Soon some major area streets will be improved. Last week, U.S. Sens. Dick Durbin and Barack Obama were in town to drop off $19 million from TEA-3, the federal government’s newest transportation bill. The cash will be spent to expand 11th Street and MacArthur Boulevard, make improvements to Cockrell Lane and Capitol Avenue, and build a multimodal transportation terminal. These federal funds cannot be used for local neighborhoods, says city spokesman Ernie Slottag.
Adaire and others like him feel that although “making Capitol Avenue look nice is a good thing,” the city often neglects neighborhoods such as theirs.
“They take our [property] tax dollars and don’t fix up our neighborhood,” Adaire says.
The city of Springfield will collect $13.6 million in property taxes in the coming fiscal year, $1 million more than the previous year.
The city’s Department of Public Works gets $2.5 million to spend on materials, contractual maintenance, sidewalks, and miscellaneous items. For major public-works projects, the city must rely heavily on money from the Illinois Department of Transportation, Uncle Sam, and Sangamon County, which is responsible for area highways.
According to the city’s Web site, the department of public works spent its funds allocated for 2004 on asphalt pavement overlays, sidewalk and ramp upgrades, oil-mat road-maintenance and pavement-crack-sealing programs, widening and resurfacing of Seventh Street, Koke Mill Road construction, and repairs to Chatham Road. The city also worked on a number of projects jointly with IDOT.

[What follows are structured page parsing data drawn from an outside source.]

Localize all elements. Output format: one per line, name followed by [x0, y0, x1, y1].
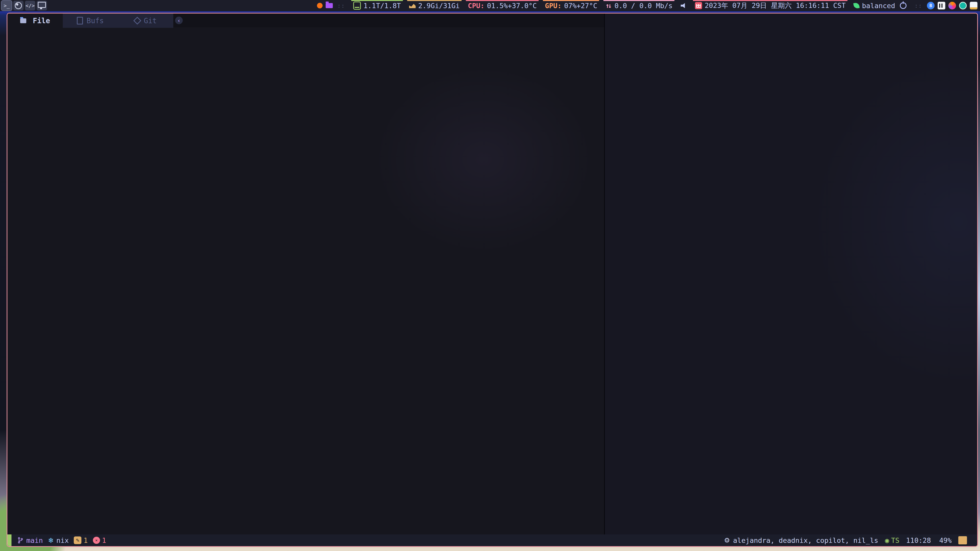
- treesitter-indicator: ◉ TS: [885, 537, 899, 545]
- workspace-terminal[interactable]: >_: [2, 1, 12, 11]
- browser-icon: [15, 2, 22, 9]
- statusline: main ❄ nix ✎ 1 ✕ 1 ⚙ alejandra, deadnix,…: [7, 534, 977, 546]
- updown-arrows-icon: ↑↓: [605, 2, 610, 10]
- terminal-icon: >_: [3, 3, 10, 9]
- top-status-bar: >_</> :: 1.1T/1.8T 2.9Gi/31Gi CPU: 01.5%…: [0, 0, 980, 11]
- workspace-switcher: >_</>: [2, 1, 47, 11]
- disk-stat: 1.1T/1.8T: [349, 0, 405, 11]
- clock: 2023年 07月 29日 星期六 16:16:11 CST: [691, 0, 850, 11]
- tab-git[interactable]: Git: [118, 14, 173, 28]
- branch-icon: [17, 537, 24, 544]
- ram-icon: [409, 3, 416, 8]
- speaker-icon: [681, 3, 687, 9]
- file-explorer-panel: File Bufs Git: [7, 14, 173, 534]
- pencil-icon: ✎: [74, 537, 81, 544]
- gear-icon: ⚙: [724, 537, 730, 544]
- tab-file[interactable]: File: [7, 14, 63, 28]
- lsp-clients: ⚙ alejandra, deadnix, copilot, nil_ls: [724, 537, 878, 545]
- git-diamond-icon: [134, 17, 142, 24]
- folder-icon: [20, 18, 26, 23]
- calendar-icon: [695, 2, 702, 9]
- gpu-stat: GPU: 07%+27°C: [541, 0, 601, 11]
- cpu-stat: CPU: 01.5%+37.0°C: [464, 0, 541, 11]
- ram-stat: 2.9Gi/31Gi: [405, 0, 464, 11]
- volume[interactable]: [676, 0, 691, 11]
- firefox-icon[interactable]: [948, 2, 956, 10]
- separator-dots: ::: [337, 3, 345, 9]
- edit-count-badge: ✎ 1: [74, 537, 88, 545]
- filetype: ❄ nix: [48, 537, 68, 545]
- workspace-code[interactable]: </>: [25, 1, 35, 11]
- bluetooth-icon[interactable]: B: [927, 2, 935, 10]
- power-icon: [900, 2, 907, 9]
- leaf-icon: [853, 3, 860, 9]
- nix-icon: ❄: [48, 537, 54, 545]
- disk-icon: [353, 2, 361, 10]
- terminal-pane[interactable]: [604, 14, 977, 534]
- picker-icon: ‹: [175, 17, 183, 24]
- breadcrumb: [173, 27, 604, 37]
- buffer-picker-button[interactable]: ‹: [173, 14, 185, 27]
- fcitx-icon[interactable]: [970, 2, 977, 10]
- doc-icon: [77, 17, 83, 24]
- workspace-monitor[interactable]: [37, 1, 47, 11]
- progress-block: [958, 536, 967, 545]
- mode-indicator: [7, 534, 11, 546]
- tab-bufs[interactable]: Bufs: [63, 14, 118, 28]
- status-dot-icon[interactable]: [317, 3, 323, 8]
- workspace-browser[interactable]: [13, 1, 24, 11]
- keyboard-icon[interactable]: [938, 2, 945, 10]
- code-area[interactable]: [173, 37, 604, 534]
- error-count-badge: ✕ 1: [93, 537, 106, 545]
- network-stat: ↑↓ 0.0 / 0.0 Mb/s: [601, 0, 676, 11]
- neovim-window: File Bufs Git ‹: [6, 13, 978, 547]
- tray-left: ::: [314, 0, 349, 11]
- desktop: >_</> :: 1.1T/1.8T 2.9Gi/31Gi CPU: 01.5%…: [0, 0, 980, 551]
- app-green-icon[interactable]: [959, 2, 967, 10]
- monitor-icon: [38, 2, 46, 8]
- folder-tray-icon[interactable]: [326, 3, 333, 8]
- cursor-position: 110:28 49%: [906, 537, 952, 545]
- buffer-tabline: ‹: [173, 14, 604, 27]
- tray-right: :: B: [911, 0, 980, 11]
- editor-pane: ‹: [173, 14, 604, 534]
- power-profile[interactable]: balanced: [850, 0, 910, 11]
- code-icon: </>: [25, 3, 35, 9]
- separator-dots: ::: [915, 3, 923, 9]
- error-x-icon: ✕: [93, 537, 100, 544]
- file-tree: [7, 28, 173, 534]
- git-branch: main: [17, 537, 43, 545]
- explorer-tabs: File Bufs Git: [7, 14, 173, 28]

Ward 3 Ald. Frank Kunz chairs the City Council’s public-works committee and believes that the condition of city streets is unlikely to improve until a mayor or public-works director decides to put a plan into place to pave streets and fix sidewalks one at a time.
Mike Norris, director of public works, says the city does have a plan — to do the best they can with the limited funds available to his department. According to Norris, the city simply doesn’t have a lot of money right now for sidewalks and paving streets. In fact, he says, the city hasn’t done an overlay anywhere in two years.
But a commitment from officials is all Bunn Park’s Adaire wants.
“Put us on a list,” Adaire says. “I don’t care if it’s a Top 10 list or a Top 100 list — I want to be on a list somewhere.”
He says he’s waiting on a report promised to neighborhood associations by Mayor Tim Davlin outlining his plan to address their concerns, ranging from potholes to prostitution.
If the mayor’s report is unsatisfactory, he says, he will consider addressing the City Council or will go for the “nuclear option” — a lawsuit claiming that sidewalks in his community are not navigable and therefore violate the Americans with Disabilities Act.
In the end, Adaire says, improving neighborhoods is a win-win situation for residents, as well as for the city.
“Give us some of our damn money back,” he says. “Show us a return on our investment. The city needs to realize that if you put in a curb, fix up the sidewalks, our property value will go up; then we’ll be paying more in taxes. I don’t mind paying higher taxes for property that looks like it’s worth a damn.”